Looks like my Brazilian Rhom, although yours looks a bit thicker than mine. Very nice nismo.


----------



## TheRealSNiger (Dec 25, 2004)

Is the current is like that through the whole tank? That is too much. He should have a spot where he doesn't have to do that. Very important! Current is good, don't get me wrong. But too much is too much. I place mine at the top of the water. It allows the whole tank to get a nice (not too much) current.


----------



## killerbee (Aug 18, 2004)

thats pretty cool, but i think he might need a bigger tank already. He looks a little crammed.


----------



## nismo driver (Jan 27, 2004)

ok to answer all questions..

shoe997bed263 
i Got him from george, he said it was a yellow brazillian rhom, im not really that great at IDing P's but from what ive seen of other pics of yellow rhoms he looks like one..

killerbee & shoe997bed263
hes in a 55 gallon right now, i know this is alittle small which is why i have the powerhead to keep him active and entertained. i do have a 125 that isnt set up right now but im thinking about making that into a nice planted river bed type enviroment and putting him in there..

TheRealSNiger
the power head is on the bottom right side of the tank, i usualy only run it for a few hours a day so there arent crazy currents all the time but there are areas in the tank where he can move out of the current and chill when it is on. usually ill turn it on and watch for awhile and see if he looks interested in it, if he starts swimming i leave it on if he stays away from it i turn it off..

im going to try to get more videos, i really havent seen enough vids of RHOMs on p-fury and the few that i have seen are just finger chasing ones. he isnt really a crazy eater but ill record some stuff and if i get anything good i will post it..


----------



## dutchfrompredator (Sep 26, 2004)

you have a magnificent rhom there. just stunning to see. i love how he swims into the current. my rhom is my only p that won't do that.







you know he's just getting stronger and hungrier and more muscular every time he gets his little workout. i'd probably try to get him into a larger tank or remove a little deco if possible though. great video!


----------



## jackburton (Nov 25, 2003)

m8 thats cool i dont think its to strong for him looks like he loves it .prolly make him grow faster and stronger to n1 good job


----------



## NegativeCamber (Nov 29, 2004)

excellent specimen!







He definitly loves the current more than mine!
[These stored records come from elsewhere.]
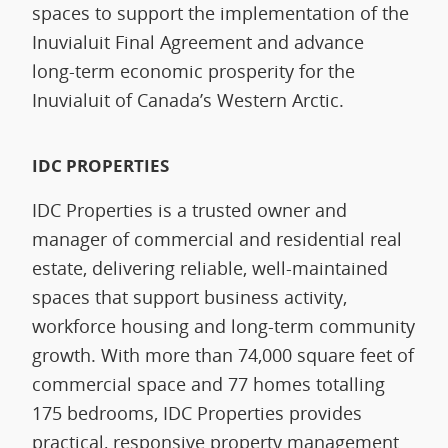
spaces to support the implementation of the
Inuvialuit Final Agreement and advance
long‑term economic prosperity for the
Inuvialuit of Canada’s Western Arctic.
IDC PROPERTIES
IDC Properties is a trusted owner and
manager of commercial and residential real
estate, delivering reliable, well-maintained
spaces that support business activity,
workforce housing and long-term community
growth. With more than 74,000 square feet of
commercial space and 77 homes totalling
175 bedrooms, IDC Properties provides
practical, responsive property management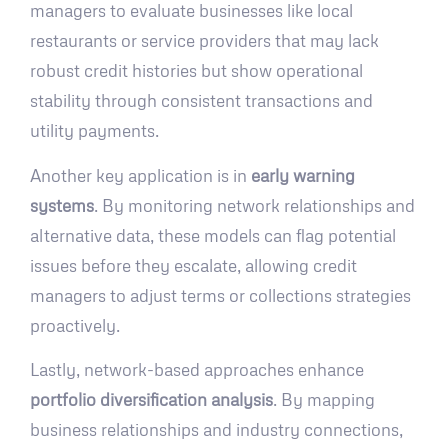
managers to evaluate businesses like local
restaurants or service providers that may lack
robust credit histories but show operational
stability through consistent transactions and
utility payments.
Another key application is in
early warning
systems
. By monitoring network relationships and
alternative data, these models can flag potential
issues before they escalate, allowing credit
managers to adjust terms or collections strategies
proactively.
Lastly, network-based approaches enhance
portfolio diversification analysis
. By mapping
business relationships and industry connections,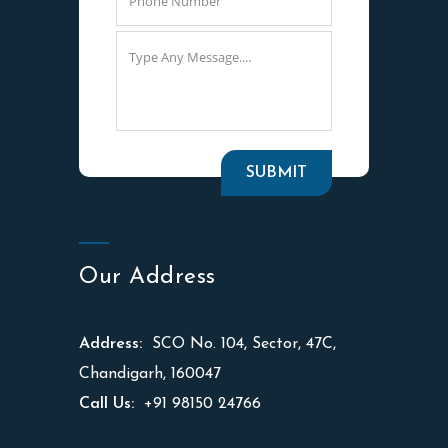
Our Address
Address:
SCO No. 104, Sector, 47C,
Chandigarh, 160047
Call Us:
+91 98150 24766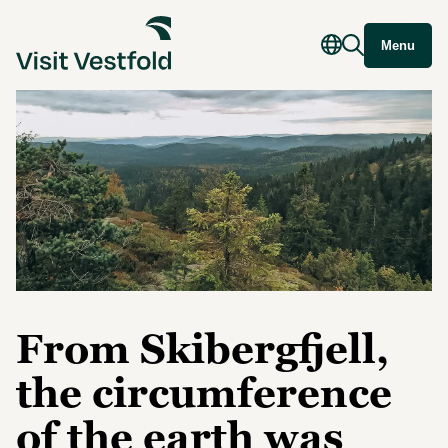
Menu
From Skibergfjell,
the circumference
of the earth was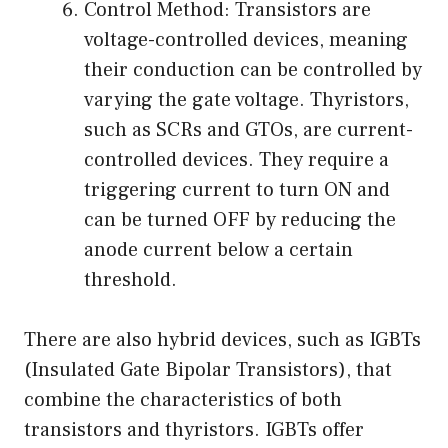
Control Method: Transistors are
voltage-controlled devices, meaning
their conduction can be controlled by
varying the gate voltage. Thyristors,
such as SCRs and GTOs, are current-
controlled devices. They require a
triggering current to turn ON and
can be turned OFF by reducing the
anode current below a certain
threshold.
There are also hybrid devices, such as IGBTs
(Insulated Gate Bipolar Transistors), that
combine the characteristics of both
transistors and thyristors. IGBTs offer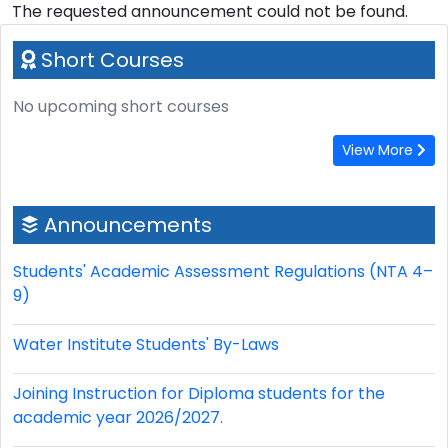
The requested announcement could not be found.
Short Courses
No upcoming short courses
View More
Announcements
Students' Academic Assessment Regulations (NTA 4–
9)
Water Institute Students' By-Laws
Joining Instruction for Diploma students for the
academic year 2026/2027.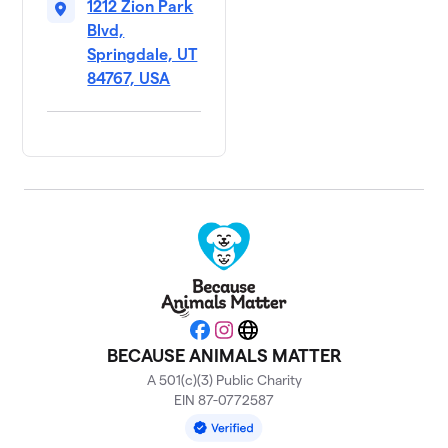
1212 Zion Park
Blvd,
Springdale, UT
84767, USA
Facebook
Instagram
Website
BECAUSE ANIMALS MATTER
A 501(c)(3) Public Charity
EIN 87-0772587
Looks very strong and thick. I am actually jealous.


----------



## SLANTED (Dec 7, 2003)

Great looking rhom. Very cool seeing him cruz in that current. None of my rhoms really enjoyed a powerhead too much.


----------



## stingray (Apr 2, 2004)

Damn this rhom is beautiful









very good tank-setup , looks great !!!!


----------



## Ries (Mar 20, 2004)

verry beautiful rhom


----------



## jan (Apr 24, 2004)

That rhom looks great, thnx for sharing that vid









Btw: was that a dead goldfish floating around the back?


----------



## nismo driver (Jan 27, 2004)

jan said:


> That rhom looks great, thnx for sharing that vid
> 
> 
> 
> ...


it wasnt dead yet, i actually just threw the feeders in and that one was almost dead, bastards at petco.. i scooped that one out and flushed it before started rotting..


----------



## jan (Apr 24, 2004)

Ok, but it looked kinda funny to see that almost dead goldfish floating around upside down


----------



## Esoteric (Jul 7, 2004)

Very nice video, hes gonna be a monster


----------